Religion
- Affiliation: Islam
- Ecclesiastical or organizational status: Mosque
- Status: Active

Location
- Location: Upper East
- Country: Ghana
- Interactive map of Wuriyanga Mosque
- Coordinates: 10°53′32″N 0°04′05″W﻿ / ﻿10.8923°N 0.0681°W

Architecture
- Type: Mosque
- Style: Sudano-Sahelian; Djenne;
- Established: 19th century

Specifications
- Minaret: 1 (pyramid shape)
- Materials: Adobe

= Wuriyanga Mosque =

Mosque in Upper East Region, Ghana

The Wuriyanga Mosque is a mosque in the Upper East region of Ghana. It is located southeast of Bawku and beyond Garu.

== Overview ==
The mosque is believed to have been built in the 19th century. It was claimed the founders of the mosque of Wuriyanga were Mossi Muslims who migrated from the west around the Bobo-Dioulasso area in Burkina Faso. The kusasis named the place 'widiyang' meaning a female horse but have been corrupted to woriyanga. The Mossi of the village built their first mosque which was similar to the style of their homeland.

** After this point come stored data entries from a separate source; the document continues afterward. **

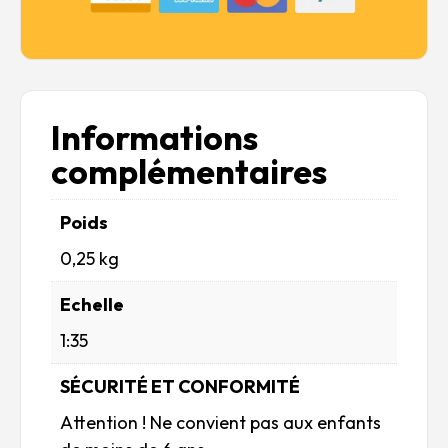
Informations
complémentaires
Poids
0,25 kg
Echelle
1:35
SÉCURITÉ ET CONFORMITÉ
Attention ! Ne convient pas aux enfants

Made from adobe, the mosque has no exterior buttresses and has only one tower. Like other mosques in northern and Savannah regions of Ghana, the Wuriyanga Mosque is built in the traditional Sudano-Sahelian architectural style with hints of Djenne influence, using local materials and construction techniques. The weight and flat roof of the mosque are supported by very thick load-bearing walls and many columns on the interior. The building is rectangular in shape.